The grandson of Vince Lombardi won’t be pursuing a Lombardi Trophy in 2023 with the Chargers.

The Chargers have announced that they have “parted ways” with offensive coordinator Joe Lombardi. Also out is quarterbacks coach/passing game coordinator Shane Day.

The move implies that coach Brandon Staley will return for a third season, 27-point playoff collapse notwithstanding. If that’s what ownership has decided, that’s ownership’s business.

But there’s a bigger business consideration for ownership to ponder. They surely want to compete with, if not overtake, the Rams in the L.A. market. With quarterback Justin Herbert nudging toward the front end of his prime, do they want an offensive-minded head coach who can get the most out of his unique skills and abilities?

Apparently, they’re content to let their defensive-minded coach try again, when it comes to hiring coaches tasked with getting the most out of Herbert. (If, of course, they do, they’ll become head-coaching candidates elsewhere -- and may have to be replaced for very different reasons.)

It makes sense to make changes to the offensive approach. Throughout 2022, it seemed as if their offense wasn’t what it could have been, not with Herbert as the straw stirring what had become a lukewarm glass of pulp-filled orange juice.

Would it have been expensive to buy out Staley and go all in for someone like Sean Payton? Yes. Would that expense potentially have to untold profits? Quite possibly.

Here’s the other thing to consider. Saturday night’s game will leave a mark that could be hard to overcome, even with a new offensive coordinator and quarterbacks coach. And even though multiple players have spoken out in favor of Staley, they’re like the rest of us. They don’t like change. They want to try it again with the apparatus in place. They believe that a reset to 0-0 will lead to different results.

For the Chargers, different hasn’t happened. It’s been nearly 30 years since their lone Super Bowl appearance, a blowout loss to the 49ers that capped the 1994 season. Do they go all in to alter the status quo, or do they keep treading water?
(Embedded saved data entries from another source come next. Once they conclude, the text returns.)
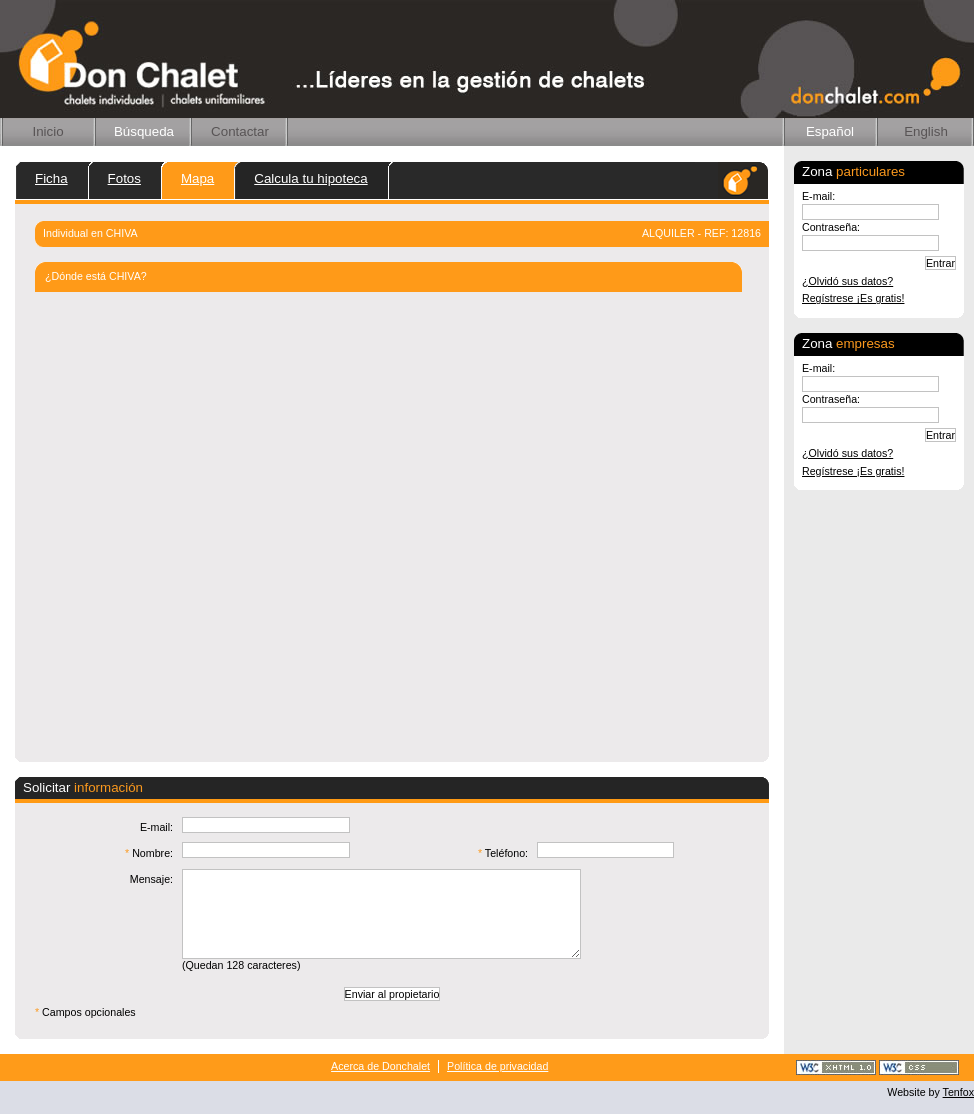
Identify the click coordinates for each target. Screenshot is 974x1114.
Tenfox (958, 1092)
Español (830, 131)
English (926, 131)
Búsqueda (144, 131)
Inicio (47, 131)
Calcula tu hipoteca (310, 178)
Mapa (197, 178)
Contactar (240, 131)
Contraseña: (831, 227)
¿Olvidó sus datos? (847, 281)
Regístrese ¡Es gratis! (853, 298)
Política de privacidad (497, 1066)
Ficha (51, 178)
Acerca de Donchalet (380, 1066)
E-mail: (818, 196)
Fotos (124, 178)
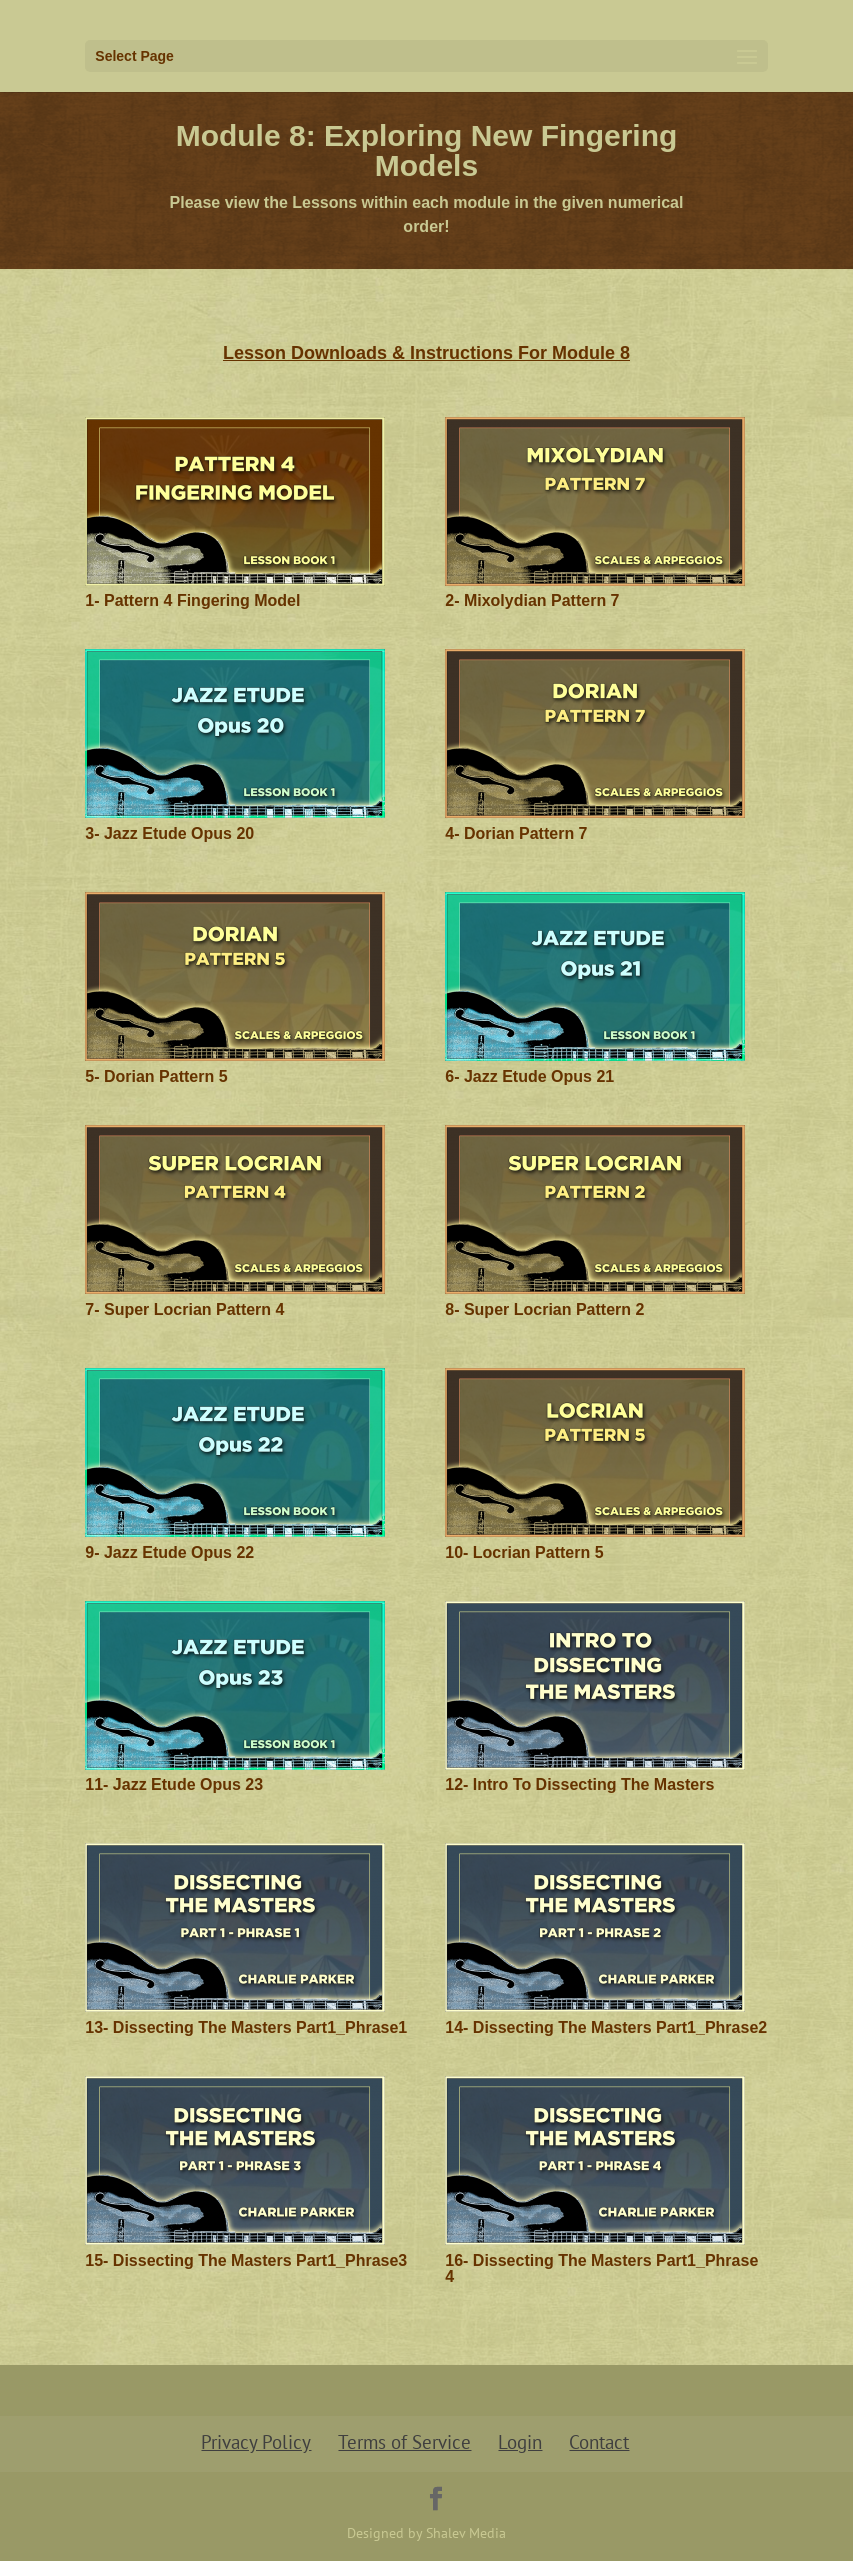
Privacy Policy (256, 2442)
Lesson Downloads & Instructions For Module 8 (426, 353)
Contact (599, 2442)
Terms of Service (404, 2442)
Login (520, 2442)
The Chargers have chosen a half-measure. And half measures don’t work, more than half the time.

Consider prior teams that have had a season end with a devastating and historic playoff loss. It doesn’t evaporate quickly. The 2014 Seahawks, with the fateful decision to pass when they should have run, loomed over the team until the day Russell Wilson was traded. The 2016 Falcons, who blew a 28-3 lead in Super Bowl LI, are still trying to chart a new course.

Do the Chargers believe that Saturday night’s loss will, or won’t, linger? History tells us that it will. And, if it does, 2023 could be Staley’s last season on the job, swinging the door open for someone like Jim Harbaugh or whoever else is at the top of the “A” list in 2024.